** Opening INFORMATION block **

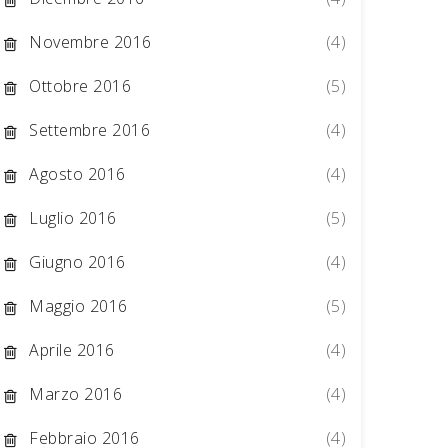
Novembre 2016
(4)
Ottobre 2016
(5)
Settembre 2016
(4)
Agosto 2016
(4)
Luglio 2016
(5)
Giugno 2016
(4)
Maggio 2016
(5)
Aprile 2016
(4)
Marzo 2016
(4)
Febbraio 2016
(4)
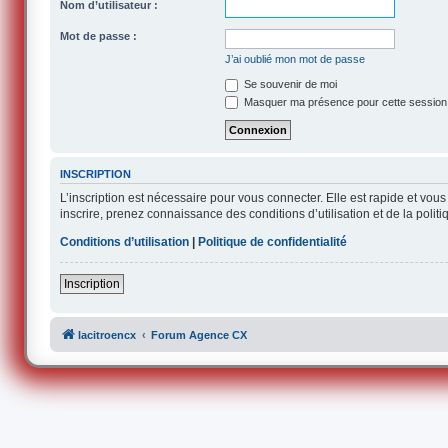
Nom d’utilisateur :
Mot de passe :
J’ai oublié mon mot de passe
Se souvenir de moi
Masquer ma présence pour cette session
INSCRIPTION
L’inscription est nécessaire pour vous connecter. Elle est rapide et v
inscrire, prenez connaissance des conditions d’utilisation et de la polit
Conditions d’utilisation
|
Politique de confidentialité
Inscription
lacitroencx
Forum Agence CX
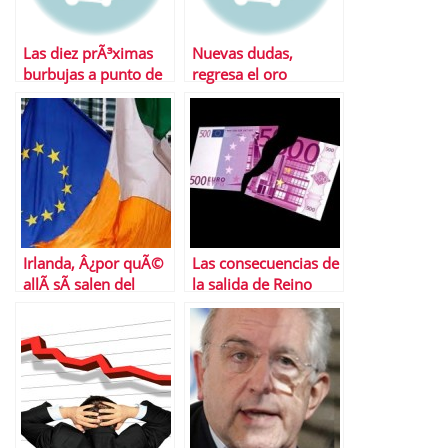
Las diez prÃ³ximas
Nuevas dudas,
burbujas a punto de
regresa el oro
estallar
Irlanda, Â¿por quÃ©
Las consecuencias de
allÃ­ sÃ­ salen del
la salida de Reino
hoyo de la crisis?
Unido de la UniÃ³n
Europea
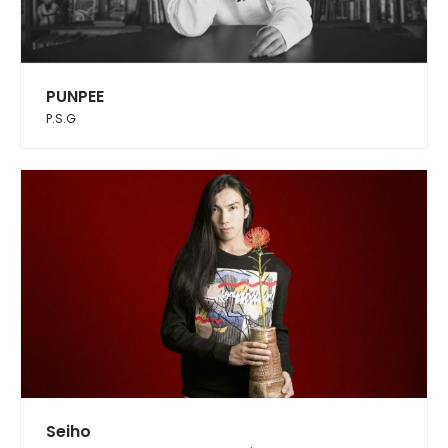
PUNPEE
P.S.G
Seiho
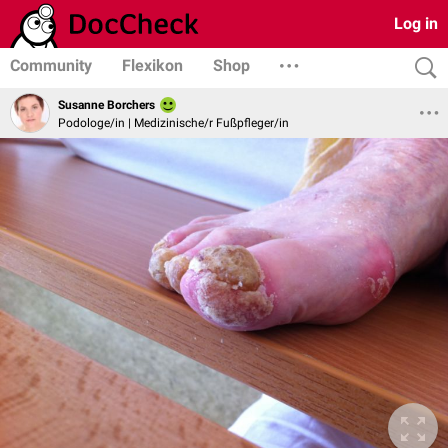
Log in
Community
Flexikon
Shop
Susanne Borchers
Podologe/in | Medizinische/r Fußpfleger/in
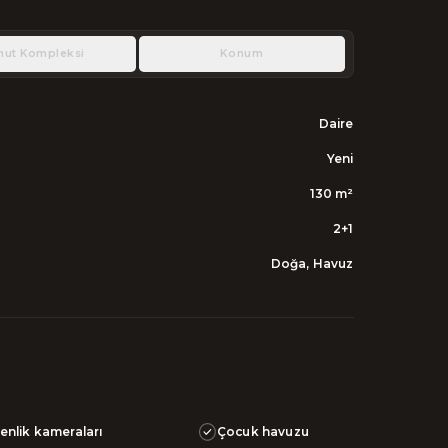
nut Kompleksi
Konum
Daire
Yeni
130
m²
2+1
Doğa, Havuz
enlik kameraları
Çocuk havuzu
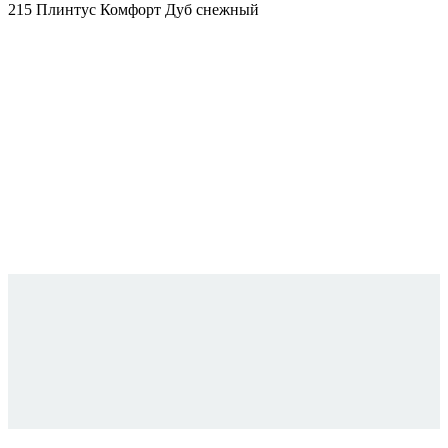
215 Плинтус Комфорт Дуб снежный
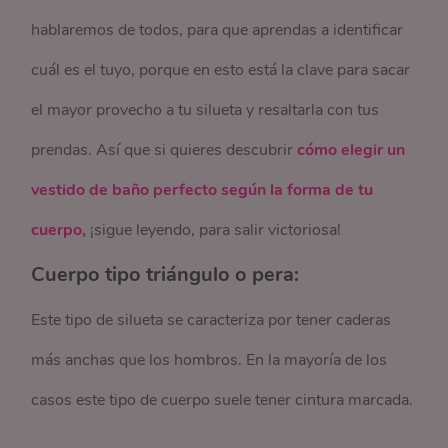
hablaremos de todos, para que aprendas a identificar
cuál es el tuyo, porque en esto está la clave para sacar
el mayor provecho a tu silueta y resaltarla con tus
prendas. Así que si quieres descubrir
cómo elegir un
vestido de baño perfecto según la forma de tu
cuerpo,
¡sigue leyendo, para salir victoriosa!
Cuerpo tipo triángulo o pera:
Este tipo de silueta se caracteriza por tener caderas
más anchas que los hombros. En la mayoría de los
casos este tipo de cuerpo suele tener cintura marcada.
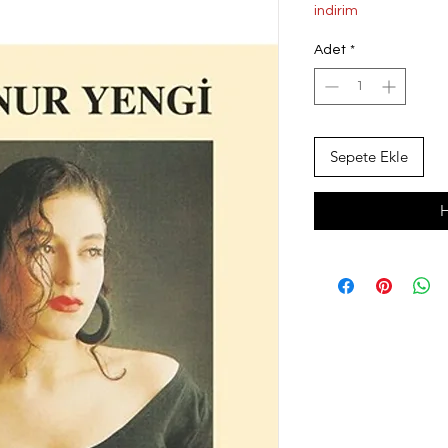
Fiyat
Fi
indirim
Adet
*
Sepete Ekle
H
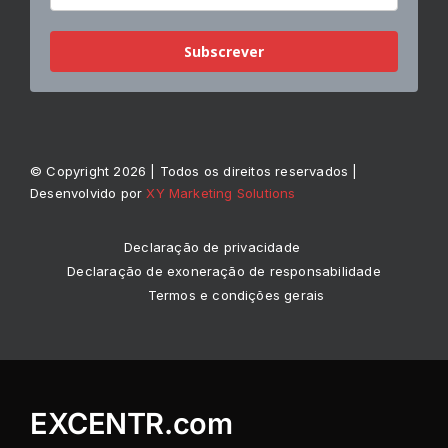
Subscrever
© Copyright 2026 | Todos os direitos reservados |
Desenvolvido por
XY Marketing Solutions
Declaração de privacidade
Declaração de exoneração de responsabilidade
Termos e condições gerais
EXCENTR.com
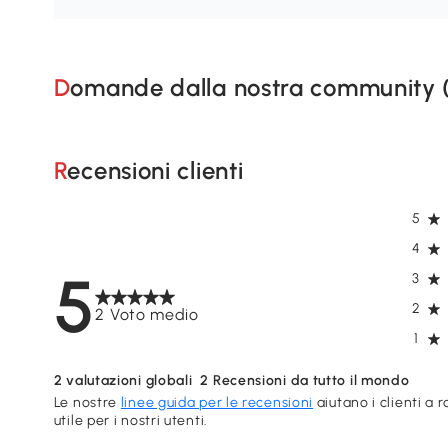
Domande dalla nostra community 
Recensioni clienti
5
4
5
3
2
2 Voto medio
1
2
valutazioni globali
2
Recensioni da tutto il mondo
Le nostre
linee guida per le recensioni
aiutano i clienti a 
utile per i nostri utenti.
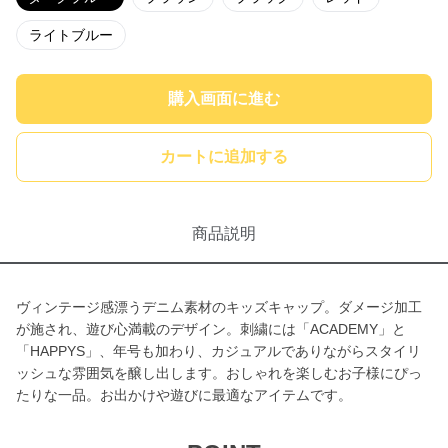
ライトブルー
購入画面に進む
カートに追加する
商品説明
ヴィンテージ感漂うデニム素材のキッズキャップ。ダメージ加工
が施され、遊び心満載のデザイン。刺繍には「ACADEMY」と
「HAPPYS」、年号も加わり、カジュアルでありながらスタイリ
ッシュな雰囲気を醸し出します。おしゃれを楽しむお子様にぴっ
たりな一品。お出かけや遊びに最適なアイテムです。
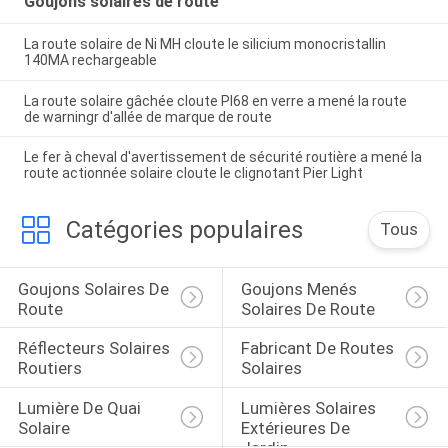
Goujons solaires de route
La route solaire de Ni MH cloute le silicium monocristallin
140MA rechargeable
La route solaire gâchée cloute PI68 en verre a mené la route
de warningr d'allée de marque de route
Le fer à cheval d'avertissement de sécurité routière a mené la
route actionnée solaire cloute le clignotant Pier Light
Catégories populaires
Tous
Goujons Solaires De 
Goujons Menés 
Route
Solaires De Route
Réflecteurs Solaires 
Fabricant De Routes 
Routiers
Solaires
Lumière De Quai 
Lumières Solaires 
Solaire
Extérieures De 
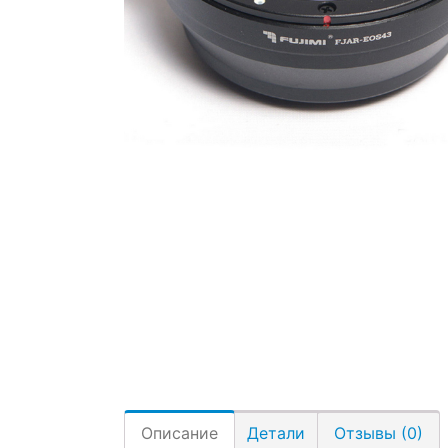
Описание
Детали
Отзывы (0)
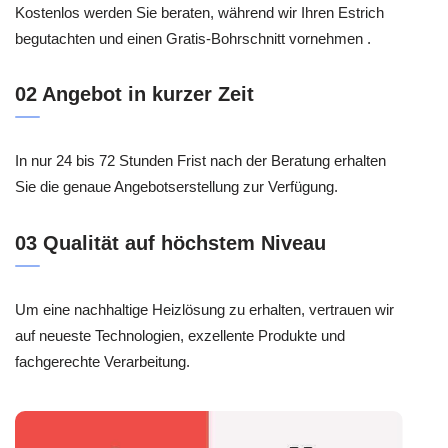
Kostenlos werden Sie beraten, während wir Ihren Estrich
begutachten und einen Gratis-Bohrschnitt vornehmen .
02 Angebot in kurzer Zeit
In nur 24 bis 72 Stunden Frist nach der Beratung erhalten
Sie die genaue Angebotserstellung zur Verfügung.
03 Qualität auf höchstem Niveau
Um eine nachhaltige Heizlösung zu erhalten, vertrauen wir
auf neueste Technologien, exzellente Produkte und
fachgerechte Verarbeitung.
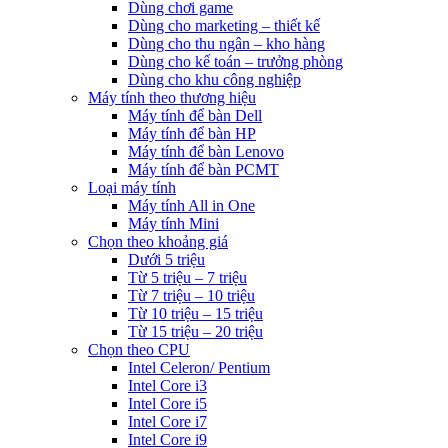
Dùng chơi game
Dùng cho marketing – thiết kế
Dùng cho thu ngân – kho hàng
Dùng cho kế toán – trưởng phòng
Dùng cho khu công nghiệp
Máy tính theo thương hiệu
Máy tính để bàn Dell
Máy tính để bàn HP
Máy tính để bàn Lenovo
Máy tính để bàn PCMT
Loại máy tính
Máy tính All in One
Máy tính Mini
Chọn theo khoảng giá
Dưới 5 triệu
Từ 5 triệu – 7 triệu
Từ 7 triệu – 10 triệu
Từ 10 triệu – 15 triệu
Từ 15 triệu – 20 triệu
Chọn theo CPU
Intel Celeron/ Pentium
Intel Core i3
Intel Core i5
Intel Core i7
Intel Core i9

** Closing INFORMATION block **

▶ [EXERCISE GOAL]:
Output, line for line and exactly, the records above from their first line through the one with "cómo elegir un", both ends included, but no pictures.

▶ [EXPECTED ANSWER]:
Novembre 2016
(4)
Ottobre 2016
(5)
Settembre 2016
(4)
Agosto 2016
(4)
Luglio 2016
(5)
Giugno 2016
(4)
Maggio 2016
(5)
Aprile 2016
(4)
Marzo 2016
(4)
Febbraio 2016
(4)
Nom d’utilisateur :
Mot de passe :
J’ai oublié mon mot de passe
Se souvenir de moi
Masquer ma présence pour cette session
INSCRIPTION
L’inscription est nécessaire pour vous connecter. Elle est rapide et v
inscrire, prenez connaissance des conditions d’utilisation et de la polit
Conditions d’utilisation
|
Politique de confidentialité
Inscription
lacitroencx
Forum Agence CX
Las diez prÃ³ximas
Nuevas dudas,
burbujas a punto de
regresa el oro
estallar
Irlanda, Â¿por quÃ©
Las consecuencias de
allÃ­ sÃ­ salen del
la salida de Reino
hoyo de la crisis?
Unido de la UniÃ³n
Europea
PUNPEE
P.S.G
Seiho
Log in
Community
Flexikon
Shop
Susanne Borchers
Podologe/in | Medizinische/r Fußpfleger/in
nut Kompleksi
Konum
Daire
Yeni
130
m²
2+1
Doğa, Havuz
enlik kameraları
Çocuk havuzu
215 Плинтус Комфорт Дуб снежный
hablaremos de todos, para que aprendas a identificar
cuál es el tuyo, porque en esto está la clave para sacar
el mayor provecho a tu silueta y resaltarla con tus
prendas. Así que si quieres descubrir
cómo elegir un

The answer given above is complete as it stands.